When water can fall from the sky, be put in storage tanks and from there be delivered via your tap clean and drinkable, thanks to ozonation at the point of use, that is clearly a positive development.

But the potential of localised water cleaning goes a lot further. When an area – especially an area with limited drainage or unreliable water supply – is flooded, there’s undrinkable water everywhere. What can you do with it? Boil it? Not if cookers and stoves are out of action. In some parts of the world there may be no electricity in any case and starting a fire may be impossible.

In both cases local inhabitants may be left in the strange position of receiving clean water delivered by waterborne vessels, or trucks or, aircraft, to affected areas.

What do you do? You need a system to make the water drinkable that doesn’t rely on power, doesn’t need a vast infrastructure and is quickly and easily installed. For peace of mind you will also want to have access to sensors that prove to yourself (and everyone else) that the water is safe.

Once upon a time, had you suggested ozonation you would have been laughed at. Bulky, power-hungry systems complex to operate and impossible to store would not have been much use in delivering clean water in flood areas – and would have been too costly to justify in any case.

But the Aqua21 system has brought down cost, size and power use. You can now easily transport a module that can be attached to a hose or tap and make your water safe. You can also deploy our sensors to confirm that the water is drinkable.

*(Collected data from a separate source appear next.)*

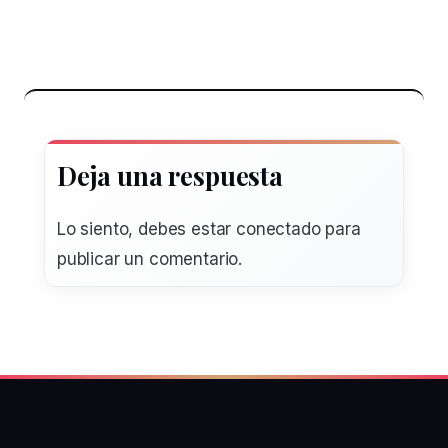
Deja una respuesta
Lo siento, debes estar
conectado
para
publicar un comentario.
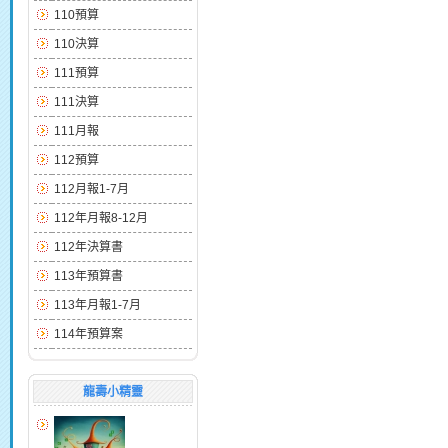
110預算
110決算
111預算
111決算
111月報
112預算
112月報1-7月
112年月報8-12月
112年決算書
113年預算書
113年月報1-7月
114年預算案
龍壽小精靈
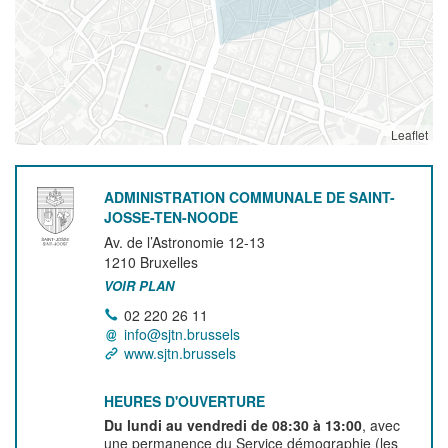
Leaflet
ADMINISTRATION COMMUNALE DE SAINT-
JOSSE-TEN-NOODE
Av. de l’Astronomie 12-13
1210
Bruxelles
VOIR PLAN
02 220 26 11
info@sjtn.brussels
www.sjtn.brussels
HEURES D'OUVERTURE
Du lundi au vendredi de 08:30 à 13:00
, avec
une permanence du Service démographie (les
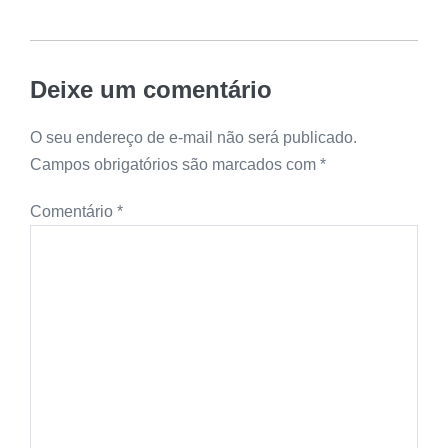
Deixe um comentário
O seu endereço de e-mail não será publicado.
Campos obrigatórios são marcados com
*
Comentário
*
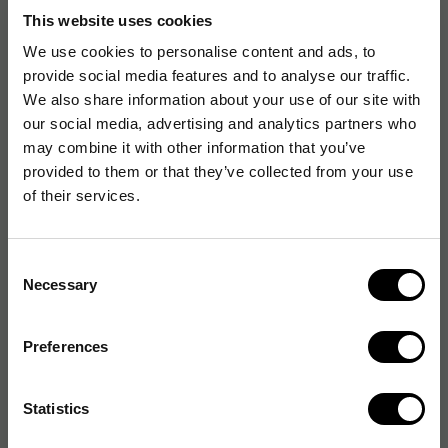
This website uses cookies
Artikelnummer
:
270027
We use cookies to personalise content and ads, to
Originalnummer
:
12800-4 + 341160SGR
provide social media features and to analyse our traffic.
We also share information about your use of our site with
our social media, advertising and analytics partners who
may combine it with other information that you’ve
Produktspecifikationer
provided to them or that they’ve collected from your use
Höjdjustering
Ja
of their services.
Bredd
1200 mm
Consent
Färg ben
Silver
Necessary
Selection
Färg bordsskiva
Bok
Preferences
Djup
800 mm
Statistics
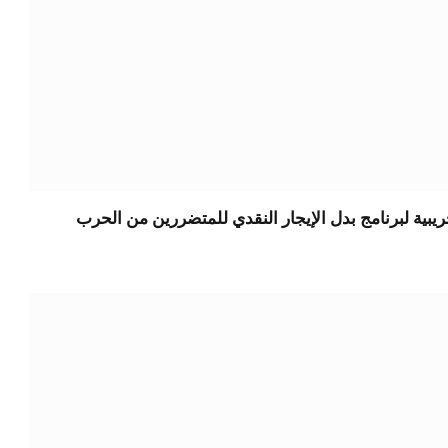
يبية لبرنامج بدل الإيجار النقدي للمتضررين من الحرب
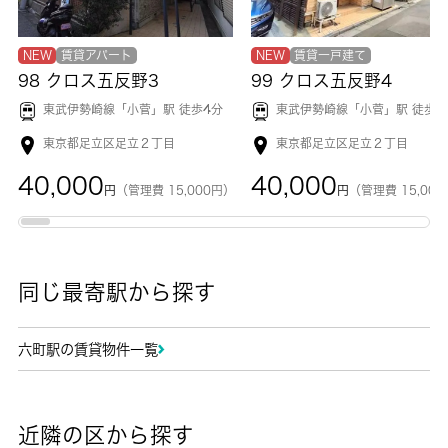
NEW
賃貸アパート
NEW
賃貸一戸建て
98 クロス五反野3
99 クロス五反野4
東武伊勢崎線「
小菅
」駅 徒歩4分
東武伊勢崎線「
小菅
」駅 徒歩5
東京都足立区足立２丁目
東京都足立区足立２丁目
40,000
40,000
円
（管理費 15,000円）
円
（管理費 15,00
同じ最寄駅から探す
六町駅の賃貸物件一覧
近隣の区から探す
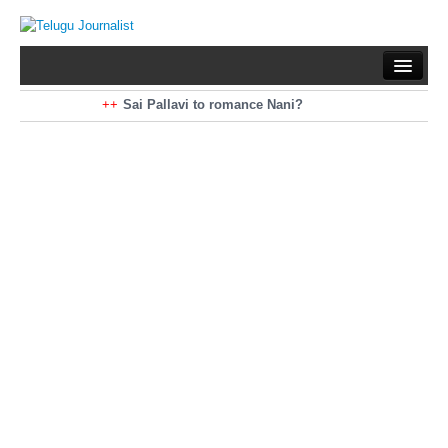
Home
Braking News
Sai Pallavi to romance Nani?
Kiara Advani to romance Pawan Kalyan
Latest News
Mohan Babu turns antagonist for Megastar?
Sarileru Neekevvaru 23 Days Worldwide Collections
Politics
Movies
Reviews
Editorial
Health
Gossips
తెలుగు వెర్షన్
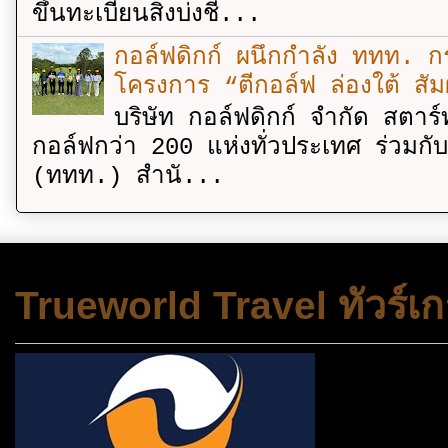
ขึ้นทะเบียนสิ่งบ่งชี...
กอล์ฟดิกก์ ผนึกกำลัง ททท. กร
โครงการ “ตีกอล์ฟ ล่องใต้ สัม
บริษัท กอล์ฟดิกก์ จำกัด สตาร์
กอล์ฟกว่า 200 แห่งทั่วประเทศ ร่วมกั
(ททท.) สำนั...
Trueworld Travel ทัวร์เก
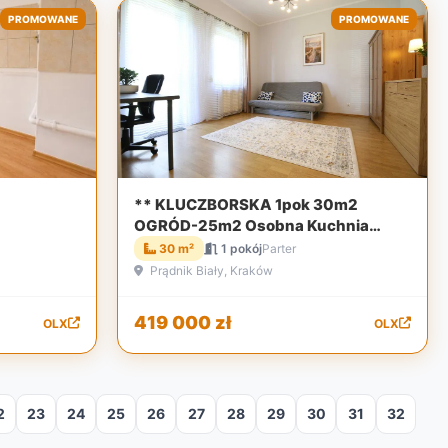
PROMOWANE
PROMOWANE
** KLUCZBORSKA 1pok 30m2
OGRÓD-25m2 Osobna Kuchnia
GARAŻ MPEC Odświeżone **
30 m²
1 pokój
Parter
Prądnik Biały, Kraków
419 000 zł
OLX
OLX
2
23
24
25
26
27
28
29
30
31
32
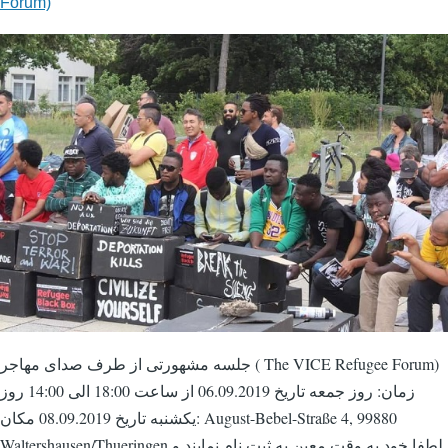
Forum)
جلسه مشهورتی از طرف صدای مهاجر ( The VICE Refugee Forum)
زمان: روز جمعه تاریخ 06.09.2019 از ساعت 18:00 الی 14:00 روز
یکشنبه تاریخ 08.09.2019 مکان: August-Bebel-Straße 4, 99880
Waltershausen/Thueringen لطفا خود به وقت معین به ثبت نام نمایند و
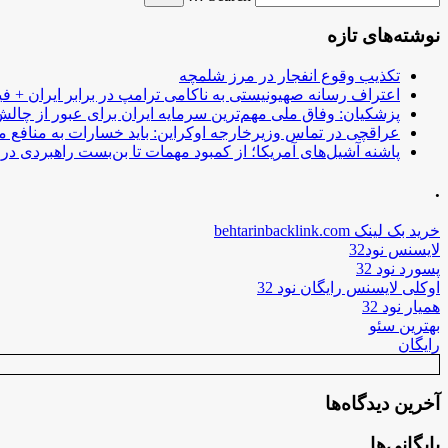
نوشته‌های تازه
تکذیب وقوع انفجار در مرز شلمچه
اعتراف رسانه صهیونیستی به ناکامی ترامپ در برابر ایران + فی
پزشکیان: وفاق ملی مهم‌ترین سرمایه ایران برای عبور از چا
عراقچی در تماس وزیرخارجه اوکراین: باید خسارات به منافع م
پاشنه آشیل‌های آمریکا؛ از کمبود مهمات تا بن‌بست راهبردی در ب
.
خرید بک لینک behtarinbacklink.com
لایسنس نود32
پسورد نود 32
اوکلی لایسنس رایگان نود 32
همیار نود 32
بهترین سئو
رایگان
آخرین دیدگاه‌ها
بایگانی‌ها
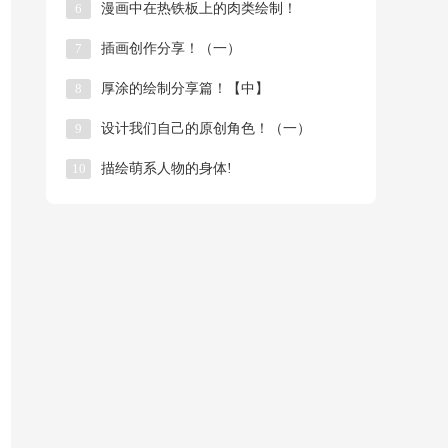
6
漫画中在热铁板上的肉类绘制！
7
插画创作分享！（一）
8
厚涂的绘制分享篇！【中】
9
​设计我们自己的原创角色！（一）
10
描绘萌系人物的身体!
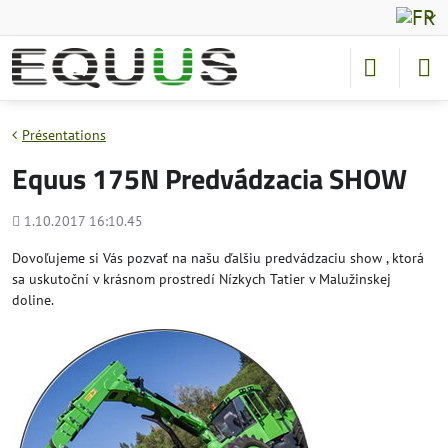
Présentations
Equus 175N Predvádzacia SHOW
Added
1.10.2017 16:10.45
Dovoľujeme si Vás pozvať na našu ďalšiu predvádzaciu show , ktorá
sa uskutoční v krásnom prostredí Nízkych Tatier v Malužinskej
doline.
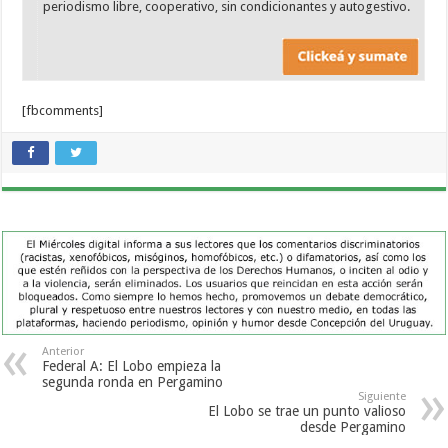
periodismo libre, cooperativo, sin condicionantes y autogestivo.
[fbcomments]
Anterior
Federal A: El Lobo empieza la
segunda ronda en Pergamino
Siguiente
El Lobo se trae un punto valioso
desde Pergamino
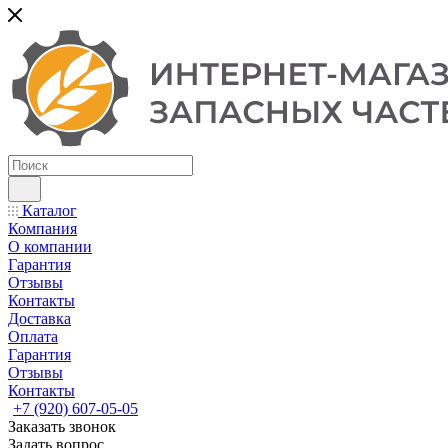
Каталог
Компания
О компании
Гарантия
Отзывы
Контакты
Доставка
Оплата
Гарантия
Отзывы
Контакты
+7 (920) 607-05-05
Заказать звонок
Задать вопрос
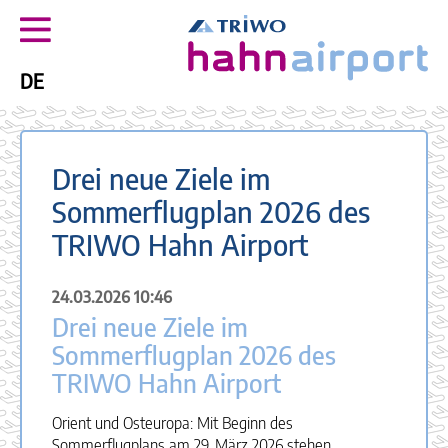
DE
Drei neue Ziele im
Sommerflugplan 2026 des
TRIWO Hahn Airport
24.03.2026 10:46
Drei neue Ziele im
Sommerflugplan 2026 des
TRIWO Hahn Airport
Orient und Osteuropa: Mit Beginn des
Sommerflugplans am 29. März 2026 stehen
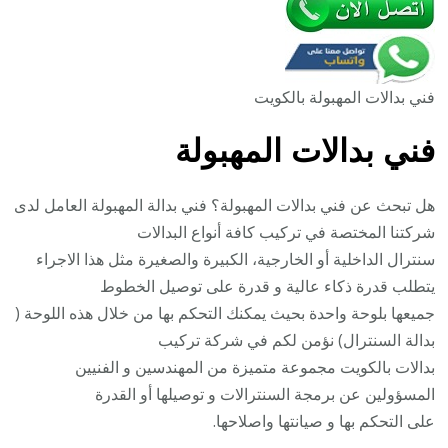
فني بدالات المهبولة بالكويت
فني بدالات المهبولة
هل تبحث عن فني بدالات المهبولة؟ فني بدالة المهبولة العامل لدى
شركتنا المختصة في تركيب كافة أنواع البدالات
سنترال الداخلية أو الخارجية، الكبيرة والصغيرة مثل هذا الاجراء
يتطلب قدرة ذكاء عالية و قدرة على توصيل الخطوط
جميعها بلوحة واحدة بحيث يمكنك التحكم بها من خلال هذه اللوحة (
بدالة السنترال) نؤمن لكم في شركة تركيب
بدالات بالكويت مجموعة متميزة من المهندسين و الفنيين
المسؤولين عن برمجة السنترالات و توصيلها أو القدرة
على التحكم بها و صيانتها واصلاحها.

An Aqua21 system that is cheap and flexible enough to send to flooded areas and ensure a clean drinking water supply is still a little way off. And we can’t yet claim the production volume that would be needed. But if you calculate the potential economic effects of dealing with illness from dirty water supplies and paying to provide and deliver clean bottled water, it may become less fanciful to spend money on a relatively new water provision concept. The use of ozonation equipment to clean floodwater for drinking may be closer than you think.